Nike had watched a young ram race back and forth along the riverbank, obviously agitated. He jumped into the river, crossed it, and joined a second ram on the opposite bank. So rarely did sheep cross this boundary, we almost never bothered to look for them on that side of the river. Were these two drawn to food unexploited by wild sheep? Had they crossed because other rams had picked on them? Were the reasons important enough to break the bad juju of staying away from that side of the canyon?
Ferdinand the pacifist, the one-horned ram that went across the river and hung out there solo, had not been seen again. (The pair that Nike saw cross the river would return for the rut.) Over the year, on the homeland side, a few rams had roamed perilously close to a flock of domestic sheep. Thus far, they had come back before contact.
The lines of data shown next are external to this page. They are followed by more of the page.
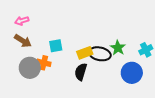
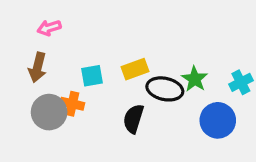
pink arrow: (22, 21) -> (49, 28), moved
brown arrow: (23, 41) -> (38, 67), turned 72
yellow rectangle: (85, 53) -> (135, 69), moved

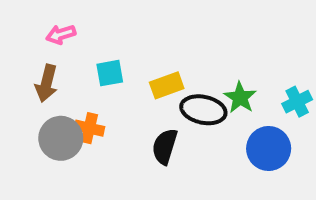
cyan square: (92, 76) -> (110, 73), moved

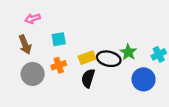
brown arrow: (46, 83) -> (25, 45), turned -36
yellow rectangle: (167, 85) -> (87, 58), moved
orange cross: (89, 128) -> (59, 65), moved, turned -32

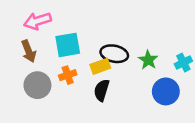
pink arrow: (33, 18) -> (37, 21), size x1.5
cyan square: (59, 39) -> (68, 45), size x1.5
black ellipse: (109, 59) -> (114, 54), moved

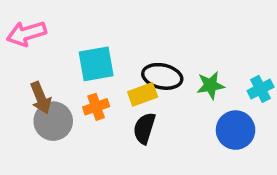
pink arrow: (37, 21) -> (26, 34), moved
brown arrow: (29, 51) -> (41, 98), moved
green star: (148, 60) -> (211, 85), turned 30

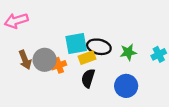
cyan square: (96, 64) -> (76, 43), moved
gray circle: (53, 121) -> (45, 60), moved
blue circle: (236, 130) -> (126, 86), moved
Dave and Nike's meticulous observations hinted at a trend. When rams expand beyond their range, they explained, it might be a sign that the herd is reaching carrying capacity. Having rebounded from nearly nothing, the population was leveling off.
The sightings of walkabout rams above the canyon rims, on flatter ground occupied by humans and livestock, disturbed Dave and Nike. Everyone involved with this herd was reminded of the possibility that a single ram could step off the island, nose around a domestic flock, then return, a vector of disease, to infect the band and send it into oblivion. The natives would be gone— again—perhaps, this time, forever.